Ellsworth’s Cinema of Swords: Pirates—Italian Style!

Morgan the Pirate (Italy/France, 1960)

We tend to think of pirate tales as mainly an English language thing, since the first early modern histories of pirates were in English, as were the genre-defining stories of Robert Louis Stevenson (Treasure Island, Kidnapped), Rafael Sabatini (The Sea Hawk, Captain Blood) and Howard Pyle. But pirate stories were extremely popular in Continental Europe as well, especially in Italy, where Emilio Salgari (1862-1911) wrote as many as 200 adventure novels, mostly about pirates or colonial adventurers who might as well have been called such. His most famous novel is The Black Corsair (1898), which has been filmed at least five times.

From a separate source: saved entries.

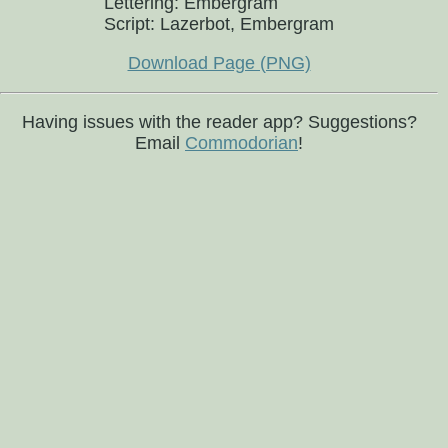
Lettering: Embergram
Script: Lazerbot, Embergram
Download Page (PNG)
Having issues with the reader app? Suggestions?
Email
Commodorian
!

During the period of 1960 through 1965, the Italian film industry was famously focused on making peplum, or sword-and-sandal films, but they also dabbled in other historical adventure genres — and in the case of pirate movies, more than dabbled. At lot of these are quickies that might not be worth your time, but Italy loves a good keelhaulin’ cutthroat, and some of the Italian pirate films of the early Sixties were standouts.

Morgan, The Pirate

Rating: ****
Origin: Italy/France, 1960
Director: André DeToth/Primo Zeglio
Source: Turner Classic Movies

This is a fine Franco-Italian production, one of the best Continental pirate movies, starring Steve Reeves as Henry Morgan and Valérie Lagrange as Doña Inez, his daughter-of-the-Spanish-governor love interest. Its taut direction is primarily credited to the Hungarian-American director André DeToth, who (you can’t make this up) later in life lost one eye and wore a black eyepatch. But seriously, Morgan’s production values are good, it has topnotch cinematography by Tonino Delli Colli, excellent costumes and locations, and a rolling nautical score by Franco Mannino.